I live in a small town smack in the middle of Washington {the state}. When people think of Washington they think of Seattle and rain and Starbucks and Eddie Vedder {yep, he’s still yummy. don’t care what you think.} My town is the opposite of all that. Like magnets doing that weird polar trick they can do. Seattle would push my town right off the refrigerator because it’s just that opposite.
When we lived in Seattle, we had to micro-manage our trash and wash it up all nice and tidy and then properly divide it into 3 categories and 14 sub-categories so as to keep the trash cops off our ass. Then we moved to this little gem of a town and we could just throw our glass in with our newspaper and then sprinkle it all with a little bit of #4 plastic coated with spaghetti sauce and no one cared a bit.
It was freaking garbage freedom!
Today was garbage pick-up day. Long before the loud collection trucks came ’round I heard a strange ruckus out in the street. {Lest you forget, Gladys Kravitz inhabits my body from time to time so I had to check it out.} I peer out the window and what should I see but two Hispanic gentlemen tossing a shit-load of various sized teflon tumblers all throughout the streets. What the hell?
Then I see it. The bright blue top glaring at me from it’s cozy new home on my curb. What the shit?!?!
Ladies and gentlemen, garbage freedom died today.
My former – larger than life, fit a Christmas tree, bicycle and three weeks worth of trash in one receptacle – garbage can has been reduced to a “yard waste” canister. Taking its place is a “recycling bin” about half its size, plus a garbage container that the can under my kitchen sink could take on. This poses a few problems.
I. Where in the holy shit am I supposed to store this family of receptacles? Maybe I can sell one of our cars to make room in the driveway.
B. How much money am I going to have to spend on indoor receptacles to keep this shit sorted? Well, at least I”ll have the car money to invest.
#3. Most Importantly: Who, around this joint, has time to wash the fucking garbage?!?!
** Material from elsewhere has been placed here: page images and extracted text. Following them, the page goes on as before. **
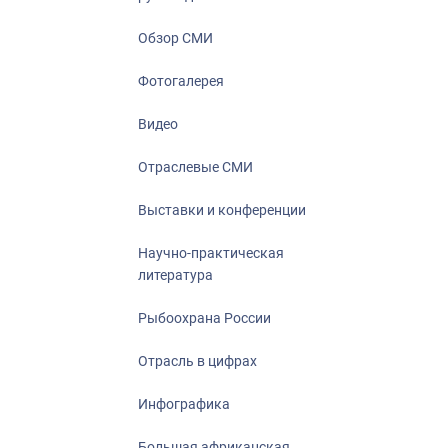
Отрасль в ци
Инфографика
Обзор СМИ
Большая афр
Фотогалерея
Укрепление д
ценностей
Видео
События в Ро
Отраслевые СМИ
Выставки и конференции
Научно-практическая
литература
Рыбоохрана России
Отрасль в цифрах
Инфографика
Большая африканская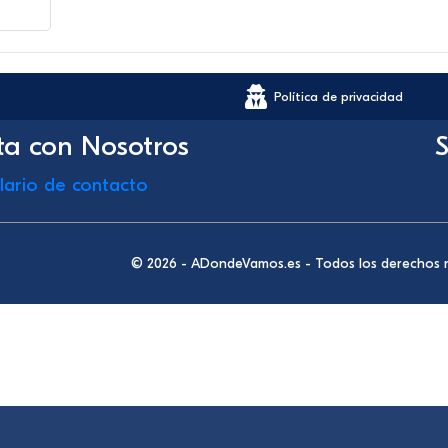
Política de privacidad
ta con Nosotros
S
lario de contacto
© 2026 - ADondeVamos.es - Todos los derechos 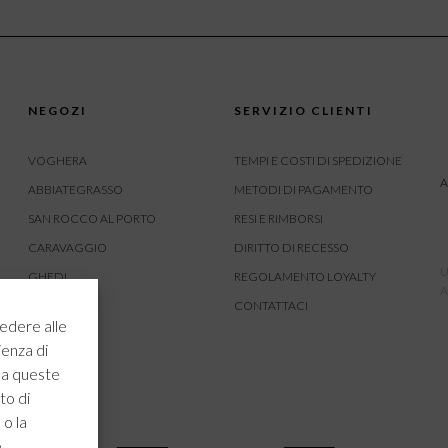
NEGOZI
SERVIZIO CLIENTI
VOGHERA
TEMPI E COSTI DI SPEDIZIONE
A
ABBIATEGRASSO
METODI DI PAGAMENTO
SAN ROCCO AL PORTO
RESI E RIMBORSI
CARAVAGGIO
DIRITTO DI RECESSO
U
GHEDI
REGOLAMENTO LOYALTY
A
CARVICO
CONTATTACI
edere alle
CREMONA
ienza di
ROVATO
 a queste
to di
 o la
e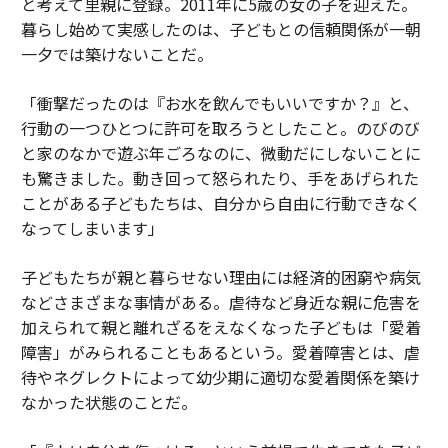
と考えて里親に登録。2011年に5歳の女の子を迎えた。
暮らし始めて実感したのは、子どもとの信頼関係が一朝
一夕では築けないことだ。
「衝撃だったのは『お水を飲んでもいいですか？』と、
行動の一つひとつに許可を取ろうとしたこと。のびのび
と家のなかで遊ぶ年ごろなのに、微動だにしないことに
も驚きました。動き回って怒られたり、手をあげられた
ことがある子どもたちは、自分から自由に行動できなく
なってしまいます」
子どもたちが親と暮らせない理由には経済的困窮や病気
などさまざまな事情がある。虐待など身近な親に危害を
加えられて親と離れざるをえなくなった子どもは「愛着
障害」がみられることもあるという。愛着障害とは、虐
待やネグレクトによって幼少期に適切な愛着関係を築け
なかった状態のことだ。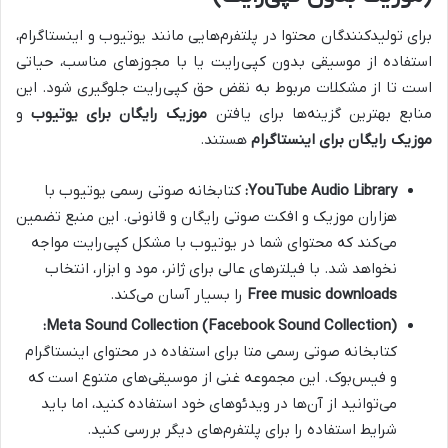
برای تولیدکنندگان محتوا در پلتفرم‌هایی مانند یوتیوب و اینستاگرام،
استفاده از موسیقی بدون کپی‌رایت یا با مجوزهای مناسب، حیاتی
است تا از مشکلات مربوط به نقض حق کپی‌رایت جلوگیری شود. این
منابع بهترین گزینه‌ها برای یافتن
موزیک رایگان برای یوتیوب
و
موزیک رایگان برای اینستاگرام
هستند.
YouTube Audio Library:
کتابخانه صوتی رسمی یوتیوب با
هزاران موزیک و افکت صوتی رایگان و قانونی. این منبع تضمین
می‌کند که محتوای شما در یوتیوب با مشکل کپی‌رایت مواجه
نخواهد شد. با فیلترهای عالی برای ژانر، مود و ابزار، انتخاب
Free music downloads
را بسیار آسان می‌کند.
Meta Sound Collection (Facebook Sound Collection):
کتابخانه صوتی رسمی متا برای استفاده در محتوای اینستاگرام
و فیس‌بوک. این مجموعه غنی از موسیقی‌های متنوع است که
می‌توانید از آن‌ها در ویدئوهای خود استفاده کنید، اما باید
شرایط استفاده را برای پلتفرم‌های دیگر بررسی کنید.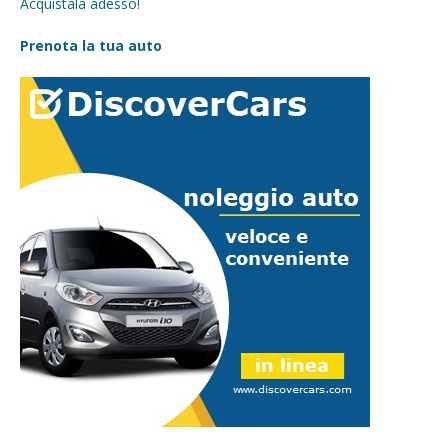
Acquistala adesso!
Prenota la tua auto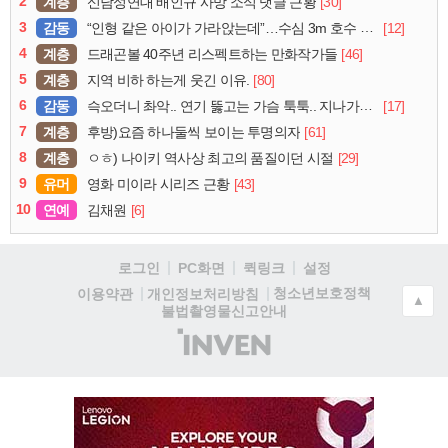
2
계층
[30]
신남성연대 배인규 사망 소식 댓글 근황
3
감동
[12]
“인형 같은 아이가 가라앉는데”…수심 3m 호수 뛰어든 60대 의인
4
계층
[46]
드래곤볼 40주년 리스펙트하는 만화작가들
5
계층
[80]
지역 비하 하는게 웃긴 이유.
6
감동
[17]
슥오더니 촤악.. 연기 뚫고는 가슴 툭툭.. 지나가던 아재의 정체
7
계층
[61]
후방)요즘 하나둘씩 보이는 투명의자
8
계층
[29]
ㅇㅎ) 나이키 역사상 최고의 품질이던 시절
9
유머
[43]
영화 미이라 시리즈 근황
10
연예
[6]
김채원
로그인
PC화면
퀵링크
설정
청소년보호정책
이용약관
개인정보처리방침
▲
불법촬영물신고안내
(주)
인
벤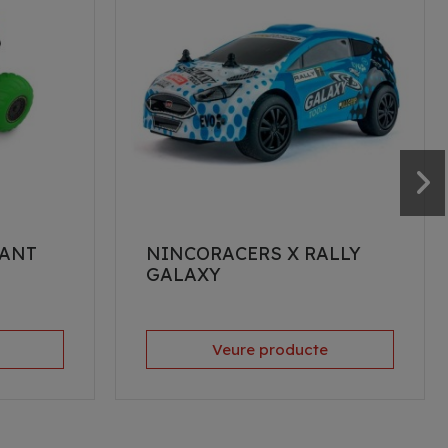
TANT
NINCORACERS X RALLY
GALAXY
Veure producte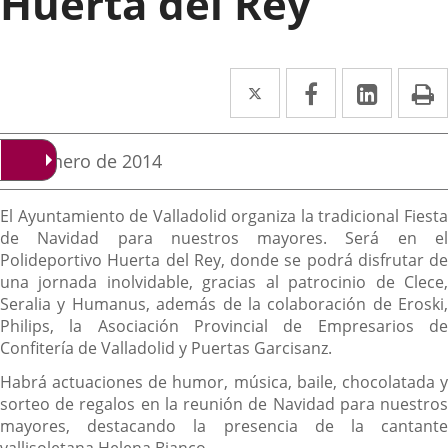
Huerta del Rey
Twitter
Enlace
Facebook
Enlace
Linke
Enlace
I
a
a
a
una
una
una
Fecha
2 de enero de 2014
de
aplicación
aplicación
aplica
la
Descripción
noticia
externa.
externa.
extern
El Ayuntamiento de Valladolid organiza la tradicional Fiesta
de Navidad para nuestros mayores. Será en el
Polideportivo Huerta del Rey, donde se podrá disfrutar de
una jornada inolvidable, gracias al patrocinio de Clece,
Seralia y Humanus, además de la colaboración de Eroski,
Philips, la Asociación Provincial de Empresarios de
Confitería de Valladolid y Puertas Garcisanz.
Habrá actuaciones de humor, música, baile, chocolatada y
sorteo de regalos en la reunión de Navidad para nuestros
mayores, destacando la presencia de la cantante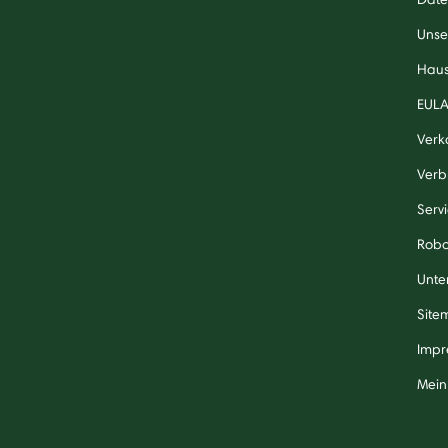
Unse
Haus
EUL
Verk
Verb
Serv
Robo
Unte
Site
Impr
Mein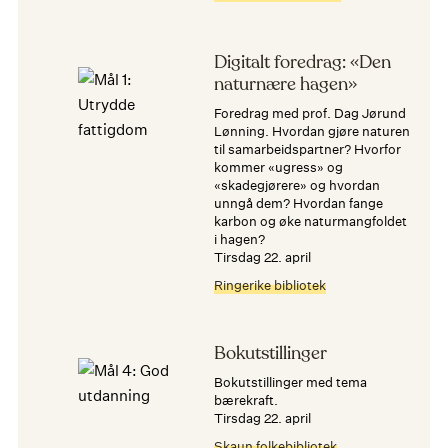
Digitalt foredrag: «Den
naturnære hagen»
Foredrag med prof. Dag Jørund
Lønning. Hvordan gjøre naturen
til samarbeidspartner? Hvorfor
kommer «ugress» og
«skadegjørere» og hvordan
unngå dem? Hvordan fange
karbon og øke naturmangfoldet
i hagen?
tirsdag 22. april
Ringerike bibliotek
Bokutstillinger
Bokutstillinger med tema
bærekraft.
tirsdag 22. april
Skaun folkebibliotek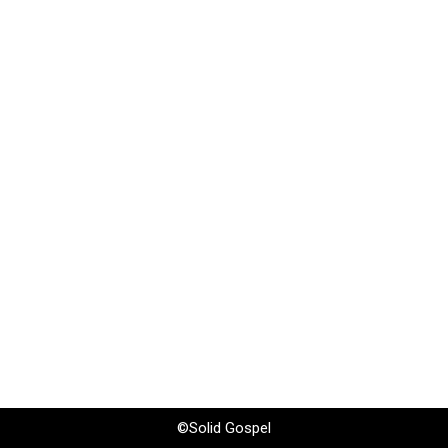
©Solid Gospel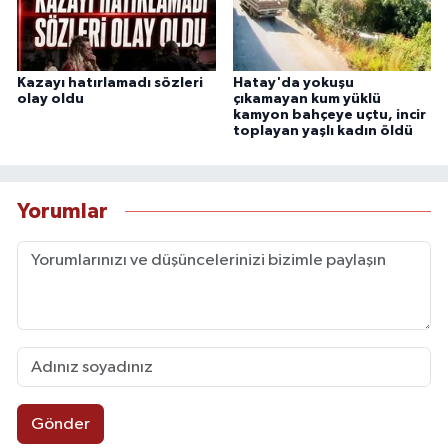
Kazayı hatırlamadı sözleri
Hatay'da yokuşu
olay oldu
çıkamayan kum yüklü
kamyon bahçeye uçtu, incir
toplayan yaşlı kadın öldü
Yorumlar
Gönder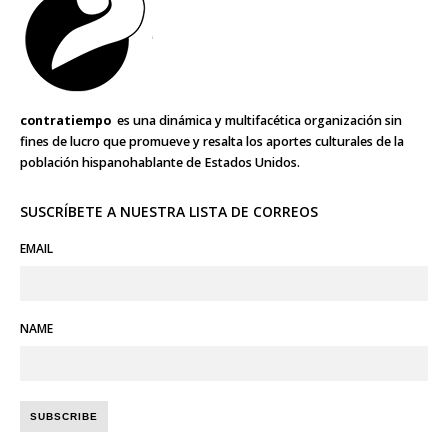
contratiempo
es una dinámica y multifacética organización sin
fines de lucro que promueve y resalta los aportes culturales de la
población hispanohablante de Estados Unidos.
SUSCRÍBETE A NUESTRA LISTA DE CORREOS
EMAIL
NAME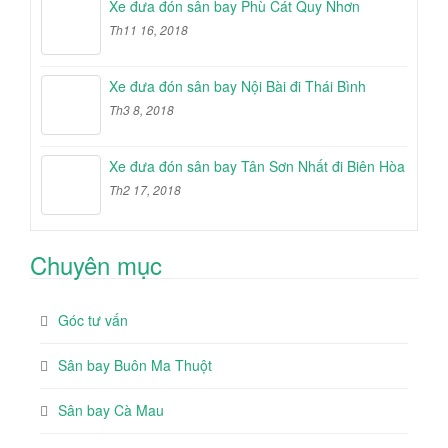
Xe đưa đón sân bay Phù Cát Quy Nhơn
Th11 16, 2018
Xe đưa đón sân bay Nội Bài đi Thái Bình
Th3 8, 2018
Xe đưa đón sân bay Tân Sơn Nhất đi Biên Hòa
Th2 17, 2018
Chuyên mục
Góc tư vấn
Sân bay Buôn Ma Thuột
Sân bay Cà Mau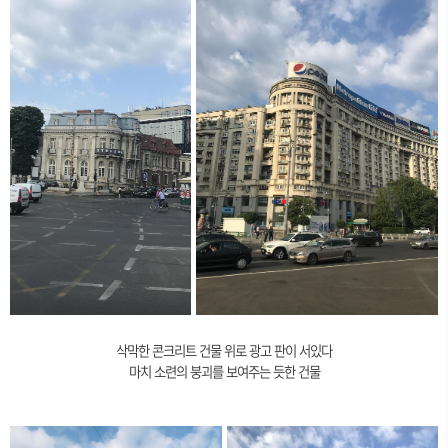
삭막한 콘크리트 건물 위로 광고 판이 서있다
마치 소련의 붕괴를 보여주는 듯한 건물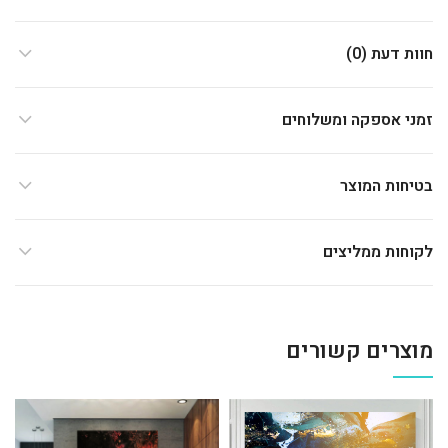
חוות דעת (0)
זמני אספקה ומשלוחים
בטיחות המוצר
לקוחות ממליצים
מוצרים קשורים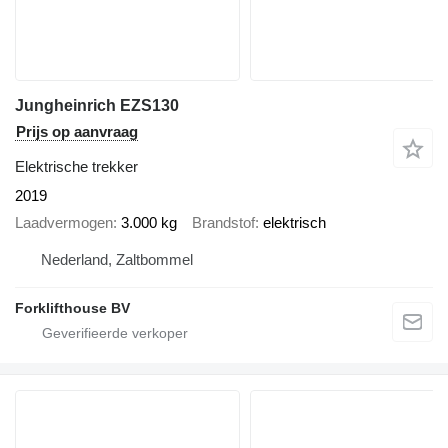
Jungheinrich EZS130
Prijs op aanvraag
Elektrische trekker
2019
Laadvermogen
3.000 kg
Brandstof
elektrisch
Nederland, Zaltbommel
Forklifthouse BV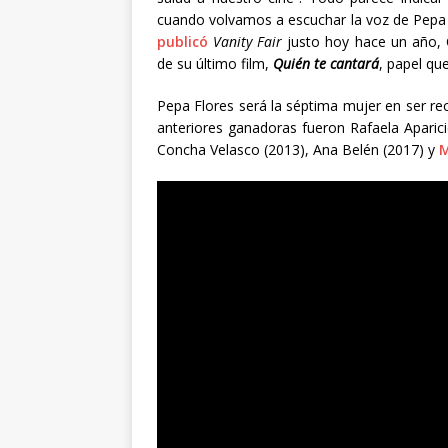
cuando volvamos a escuchar la voz de Pepa 
publicó
Vanity Fair
justo hoy hace un año, 
de su último film,
Quién te cantará
, papel qu
Pepa Flores será la séptima mujer en ser r
anteriores ganadoras fueron Rafaela Aparici
Concha Velasco (2013), Ana Belén (2017) y
M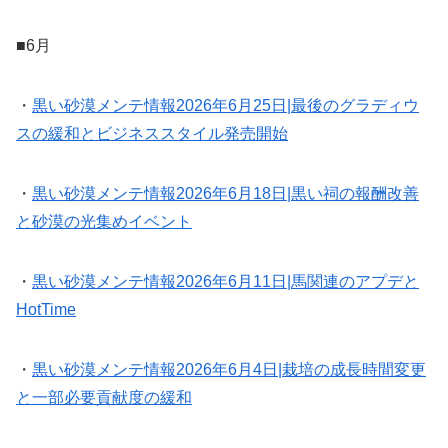
■6月
・
黒い砂漠メンテ情報2026年6月25日|最後のグラディウ
スの緩和とビジネススタイル発売開始
・
黒い砂漠メンテ情報2026年6月18日|黒い祠の報酬改善
と砂漠の光集めイベント
・
黒い砂漠メンテ情報2026年6月11日|馬関連のアプデと
HotTime
・
黒い砂漠メンテ情報2026年6月4日|栽培の成長時間変更
と一部必要貢献度の緩和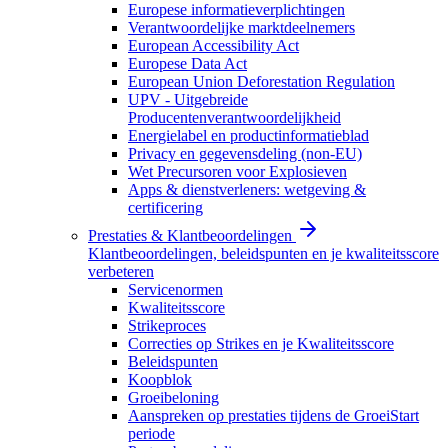
Europese informatieverplichtingen
Verantwoordelijke marktdeelnemers
European Accessibility Act
Europese Data Act
European Union Deforestation Regulation
UPV - Uitgebreide
Producentenverantwoordelijkheid
Energielabel en productinformatieblad
Privacy en gegevensdeling (non-EU)
Wet Precursoren voor Explosieven
Apps & dienstverleners: wetgeving &
certificering
Prestaties & Klantbeoordelingen
Klantbeoordelingen, beleidspunten en je kwaliteitsscore
verbeteren
Servicenormen
Kwaliteitsscore
Strikeproces
Correcties op Strikes en je Kwaliteitsscore
Beleidspunten
Koopblok
Groeibeloning
Aanspreken op prestaties tijdens de GroeiStart
periode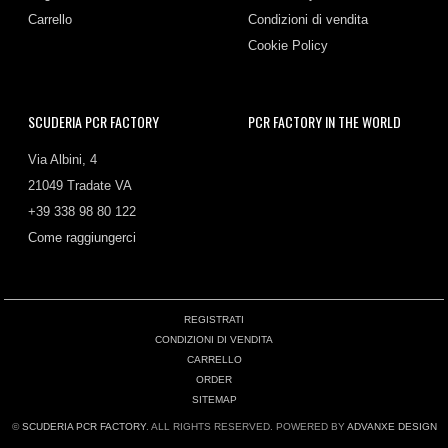
Carrello
Condizioni di vendita
Cookie Policy
SCUDERIA PCR FACTORY
PCR FACTORY IN THE WORLD
Via Albini, 4
21049 Tradate VA
+39 338 98 80 122
Come raggiungerci
REGISTRATI
CONDIZIONI DI VENDITA
CARRELLO
ORDER
SITEMAP
©
SCUDERIA PCR FACTORY
. ALL RIGHTS RESERVED. POWERED BY
ADVANXE DESIGN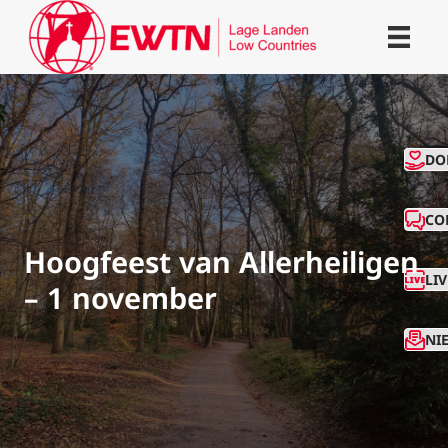
CO
DO
CO
Hoogfeest van Allerheiligen
LI
– 1 november
NI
I moved to this rural, “smells like cow shit 70% of the time, no PF Chang’s” town so that I could lump all my garbage into one big, fat dumpster and sleep peacefully at night. {How am I supposed to do my part to save the Earth without one of those nifty blue recycle bins to organize my garbage with? What are you gonna do about that Leo DiCaprio?}
Dammit! Dammit all straight to hell.
And what? What IF I don’t wanna do it? What if I just put my Styrofoam peanuts and pizza boxes and plastic bottles and junk mail all in the yard waste bin? Huh? What’s gonna happen then?
Bring it on, Al Gore. Bring it freaking ON!